CakNun.com

Mampukah Kita Membangun Emergence Society yang Baik?

Fahmi Agustian
Waktu baca ± 4 menit
Studio Geese, Rumah Maiyah Yogyakarta. Foto: Adin.

Dua episode diskusi Mbah Nun dan Mas Sabrang di chanel youtube caknun.com setidaknya mengobati kerinduan teman-teman Jamaah Maiyah untuk setidaknya bisa kembali mendengarkan dan menyimak paparan Mbah Nun dan Mas Sabrang yang biasanya kita rasakan ketika Maiyahan. Pandemi Covid-19 ini melahirkan banyak hikmah bagi kita semua, baik secara individu maupun komunal. Tidak mesti seragam, tetapi seperti apa yang pernah dipesankan oleh Mbah Nun bahwa apa yang kita alami saat ini jangan sampai kita melewatkan itu semua tanpa hikmah.

Ada satu poin yang bagi saya cukup menarik yang dibahas dalam diskusi Mbah Nun dan Mas Sabrang tersebut, yaitu mengenai Emergence Society. Mungkin istilah ini salah dalam saya menyimpulkannya, tetapi yang saya tangkap dari diskusi tersebut adalah bahwa Agama seharusnya mampu mengantarkan manusia untuk melahirkan Emergence Society demi kemaslahatan bersama.

Beberapa kali Mas Sabrang mencontohkan bagaimana semut membangun koloni mereka, setiap individu mengambil peran masing-masing. Tidak semua menjadi semut yang bertugas mencari makanan. Ada yang bertugas menjaga Ratu Semut, ada yang bertugas membangun rumah, ada yang bertugas mengangkut makanan, dan lain sebagainya. Mengapa manusia dengan kecerdasan sekian kali lipat dari semut tidak mampu membangun kebersamaan seperti yang dilakukan oleh semut?

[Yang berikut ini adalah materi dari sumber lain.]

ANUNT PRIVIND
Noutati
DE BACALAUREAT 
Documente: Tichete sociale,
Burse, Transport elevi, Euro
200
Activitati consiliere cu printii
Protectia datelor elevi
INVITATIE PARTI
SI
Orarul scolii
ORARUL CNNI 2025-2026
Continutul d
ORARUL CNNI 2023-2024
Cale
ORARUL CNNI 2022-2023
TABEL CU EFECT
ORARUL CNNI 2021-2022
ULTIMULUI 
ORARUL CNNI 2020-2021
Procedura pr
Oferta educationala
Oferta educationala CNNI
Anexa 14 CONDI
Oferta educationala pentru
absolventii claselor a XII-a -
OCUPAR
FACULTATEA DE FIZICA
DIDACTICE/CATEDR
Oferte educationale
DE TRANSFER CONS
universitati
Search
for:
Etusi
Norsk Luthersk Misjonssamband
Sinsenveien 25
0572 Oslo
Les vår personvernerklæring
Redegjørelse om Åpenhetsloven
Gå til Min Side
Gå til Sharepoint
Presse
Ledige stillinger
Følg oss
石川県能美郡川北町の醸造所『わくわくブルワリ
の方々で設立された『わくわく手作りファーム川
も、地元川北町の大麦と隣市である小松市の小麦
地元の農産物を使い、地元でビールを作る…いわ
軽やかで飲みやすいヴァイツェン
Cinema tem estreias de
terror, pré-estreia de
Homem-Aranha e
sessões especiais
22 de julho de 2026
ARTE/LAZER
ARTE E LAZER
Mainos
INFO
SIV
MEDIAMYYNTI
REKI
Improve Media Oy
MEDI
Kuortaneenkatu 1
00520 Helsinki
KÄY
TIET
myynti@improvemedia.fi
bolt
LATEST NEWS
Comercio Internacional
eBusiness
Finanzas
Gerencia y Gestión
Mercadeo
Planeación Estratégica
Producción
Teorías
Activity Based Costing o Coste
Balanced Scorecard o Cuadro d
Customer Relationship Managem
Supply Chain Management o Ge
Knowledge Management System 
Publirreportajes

Salah satu jawaban yang disampaikan oleh Mbah Nun adalah karena sifat dasar manusia adalah berkompetisi. Mas Sabrang menyederhanakan bahwa sifat dasar manusia itu memang nalurinya adalah menang-menangan, ingin lebih unggul dari manusia yang lainnya. Dan hari ini kita menyaksikan bagaimana manusia berusaha untuk selalu unggul dari manusia lainnya. Sayangnya, mayoritas manusia lebih mengutamakan keunggulan materi atas manusia lainnya. Ingin lebih berkuasa, ingin lebih berpengaruh, ingin lebih banyak uang dari manusia lainnya. Tinggal kita mau mengakui atau tidak, bahwa sebenarnya kita juga berada dalam konstelasi persaingan tersebut?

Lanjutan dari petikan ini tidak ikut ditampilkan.